======== Information given ========
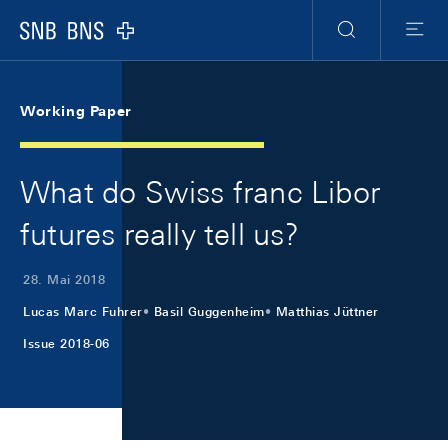
Skip Links Navigation
Header
Meta Navigation
Logo
Suche
Menu
Working Paper
What do Swiss franc Libor
futures really tell us?
28. Mai 2018
Lucas Marc Fuhrer
Basil Guggenheim
Matthias Jüttner
Issue 2018-06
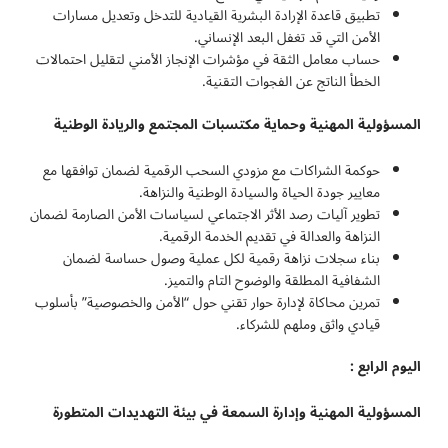
تطبيق قاعدة الإرادة البشرية القيادية للتدخل وتعديل مسارات
الأمن التي قد تغفل البعد الإنساني.
حساب معامل الثقة في مؤشرات الإنجاز الأمني لتقليل احتمالات
الخطأ الناتج عن الفجوات التقنية.
المسؤولية المهنية وحماية مكتسبات المجتمع والريادة الوطنية
حوكمة الشراكات مع مزودي السحب الرقمية لضمان توافقها مع
معايير جودة الحياة والسيادة الوطنية والنزاهة.
تطوير آليات رصد الأثر الاجتماعي لسياسات الأمن الصارمة لضمان
النزاهة والعدالة في تقديم الخدمة الرقمية.
بناء سجلات نزاهة رقمية لكل عملية وصول حساسة لضمان
الشفافية المطلقة والوضوح التام والتميز.
تمرين محاكاة لإدارة حوار تقني حول “الأمن والخصوصية” بأسلوب
قيادي واثق وملهم للشركاء.
اليوم الرابع :
المسؤولية المهنية وإدارة السمعة في بيئة التهديدات المتطورة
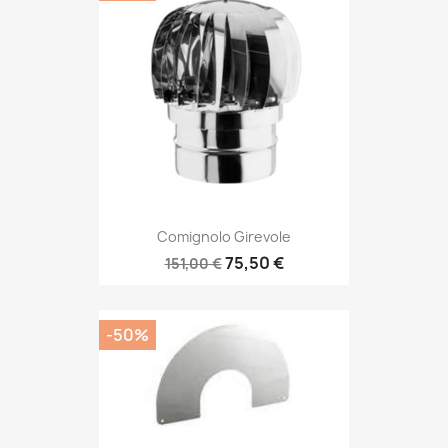
Comignolo Girevole
75,50 €
151,00 €
-50%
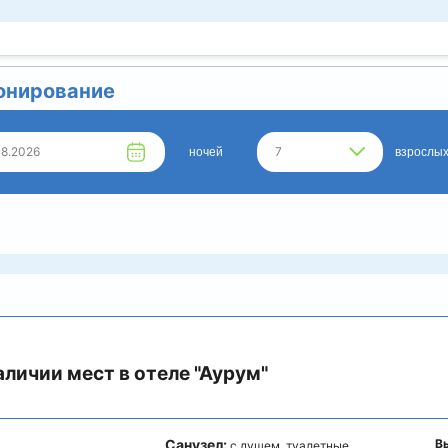
онирование
08.2026
7
ночей
взрослы
аличии мест в отеле
"Аурум"
Санузел:
В
с душем, туалетные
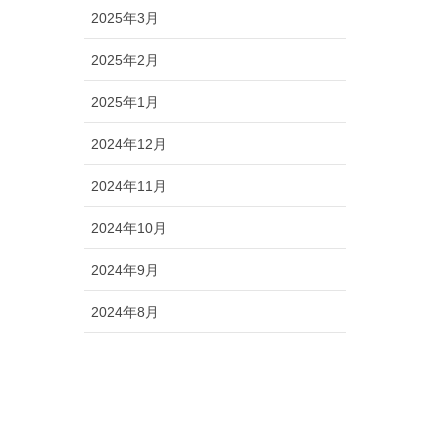
2025年3月
2025年2月
2025年1月
2024年12月
2024年11月
2024年10月
2024年9月
2024年8月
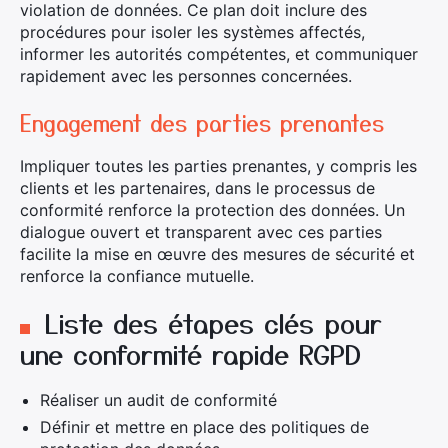
violation de données. Ce plan doit inclure des
procédures pour isoler les systèmes affectés,
informer les autorités compétentes, et communiquer
rapidement avec les personnes concernées.
Engagement des parties prenantes
Impliquer toutes les parties prenantes, y compris les
clients et les partenaires, dans le processus de
conformité renforce la protection des données. Un
dialogue ouvert et transparent avec ces parties
Rechercher
facilite la mise en œuvre des mesures de sécurité et
:
renforce la confiance mutuelle.
Liste des étapes clés pour
une conformité rapide RGPD
Réaliser un audit de conformité
Définir et mettre en place des politiques de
========
* _Work item_: Transcribe exactly, and only, the lines that extend from the one containing "facilite la mise" to the end of the records above, inclusive of both.

* _Completed task_:
facilite la mise en œuvre des mesures de sécurité et
:
renforce la confiance mutuelle.
Liste des étapes clés pour
une conformité rapide RGPD
Réaliser un audit de conformité
Définir et mettre en place des politiques de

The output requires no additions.